The strict meaning of "Redistributions" in that clause means that Intel would have to be distributing the OS itself as a product in binary form. Deploying it in an embedded system, and selling that embedded system, particularly in a form where the user does not have access to the OS as a product, does not meet that definition. Tanenbaum himself concedes this point in this letter.
This is quite debatable, not something I'd bet a court case on.
One of my libraries with BSD 3-clause license was used in a U.S. government project. It did require particular hardware and couldn't really be deployed by any random user but they honored the mention clause without any prodding on my part.
My Bosch kitchen appliances came with a whole bunch of software licenses for embedded subsystems, even GPL ones. So it seems actual lawyers in a huge international corporation decided it constitutes distribution.
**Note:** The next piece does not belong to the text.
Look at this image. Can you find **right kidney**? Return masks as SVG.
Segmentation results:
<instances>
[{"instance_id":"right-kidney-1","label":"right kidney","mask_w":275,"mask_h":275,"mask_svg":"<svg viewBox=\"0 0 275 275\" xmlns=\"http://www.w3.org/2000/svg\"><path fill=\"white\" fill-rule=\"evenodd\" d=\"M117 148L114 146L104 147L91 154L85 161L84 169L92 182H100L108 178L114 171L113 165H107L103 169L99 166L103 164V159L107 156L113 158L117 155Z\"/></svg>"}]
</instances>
GPL3 was practically created to cover this case, as FSF lawyers didn’t feel that GPL2 is enough to enforce that. Check out the TiVoization clause in GPL3 and its history.
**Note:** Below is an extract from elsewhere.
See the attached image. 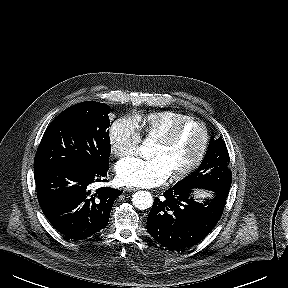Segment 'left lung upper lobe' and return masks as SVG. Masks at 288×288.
Segmentation results:
<instances>
[{"instance_id": "obj_1", "label": "left lung upper lobe", "mask_w": 288, "mask_h": 288, "mask_svg": "<svg viewBox=\"0 0 288 288\" xmlns=\"http://www.w3.org/2000/svg\"><path fill=\"white\" fill-rule=\"evenodd\" d=\"M228 162L229 154L223 139H211L199 168L176 184L202 187L228 196L232 182V173L228 168ZM209 169H212L211 172L205 174Z\"/></svg>"}]
</instances>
No it didn't. GPLv3 was created to cover the case of hardware vendors not allowing to run modified code. They still have to abide by the terms of the license even if they use GPLv2 -- that is, releasing the source code.
I thought GPLv3 was for many issues, not a single issue.
For example, the software-as-a-service loophole that GPLv3 (and AGPL) closes. We actually had an exploitation of said loophole for the open source Space Station 13 game. People were making changes to the game (each server runs their own modifications, and, the game is pure client/server so the entire 'game' is server-side binary only with dumb clients connecting) and some people were making important modifications and not sharing them with the community AND it was intentional because their mods made them the most popular server to play on (because nobody else had the features). It was a big stink, and eventually someone "leaked" the code, but then nobody could tell if that was legal to use or look at and it became a big, confusing legal grey area. All because they didn't start with AGPL or GPLv3 (or some other SaaS-aware license). The original authors probably didn't think anything of it and just thought "GPL is 'good'. So GPL it is." and that was the extent of it.
What you said is irrelevant to the discussed topic. With GPLv2, the hardware vendors must ship source code -- that is, follow the license. GPLv3 doesn't change this fact nor was it created to make this requirement, as it was already present in GPLv2, which is what we discussing.
IANAL and someone can correct me but I doubt you're right. Every IOT product I've purchased and even my car either has a printed version of open source licenses or you can access them somewhere within their GUIs.
This doesn't make any sense. For the opposite opinion of many lawyers from many companies, see the list of licenses that come with multimedia systems in automobiles or in your smartphone.